- Stetson Mountain Location within Maine

Highest point
- Elevation: 1,085 ft (331 m)
- Prominence: 590 ft (180 m)
- Isolation: 9.46 mi (15.22 km) to Brown's Hill
- Coordinates: 45°31′34″N 67°58′35″W﻿ / ﻿45.526111°N 67.976389°W

Dimensions
- Length: 8 mi (13 km)

Geography
- Location: Washington County, Maine, U.S.
- Topo map: USGS Stetson Mountain

Climbing
- Easiest route: Hiking, class 1

= Stetson Mountain =

Mountain in Maine, United States

Stetson Mountain is a small mountain located in Washington County, Maine; a 8 mi long ridge running roughly north–south. The summit elevation is between 1080 ft and 1090 ft.
Stetson is approximately 10 mi from the Canada–United States border with New Brunswick.

Stetson Mountain stands within the watershed of the Mattawamkeag River, which drains into the Penobscot River, and into Penobscot Bay.
Much of the west side of Stetson Mtn. drains into Meadow Brook, thence into the Mattawamkeag River.
Both sides of the southern end of Stetson Mountain drain into Baskahegan Stream, thence into the Mattawamkeag River.
Both sides of the northern end and most of the east side of Stetson Mountain drain into Hot Brook, thence into Baskahegan Stream.

== Stetson Wind Farm ==
In January 2008, First Wind (then UPC Wind) received the approval of the Maine Land Use Regulation Commission (LURC) for its Stetson Wind Farm.
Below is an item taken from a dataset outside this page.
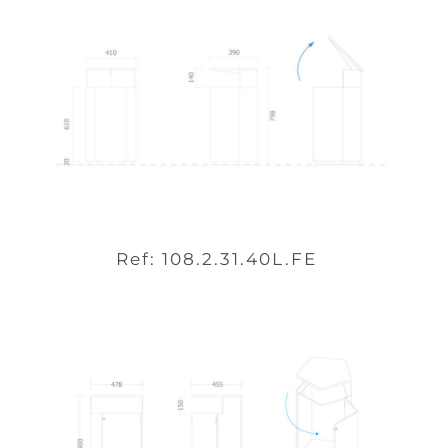
Ref: 108.2.31.40L.FE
The 57 megawatt wind farm began commercial operations in January 2009. It consists of 38 General Electric 1.5-MW wind turbines, and is expected to generate approximately 167 million kilowatt-hours (kW·h) of electricity per year. As of 2009, Stetson Wind is the largest wind energy project in operation in New England, surpassing the Mars Hill Wind Farm.

In March 2009, the LURC approved First Wind's $60 million 25.5 MW Stetson II project. The 17 turbines will be installed on nearby Jimmy and Owl mountains.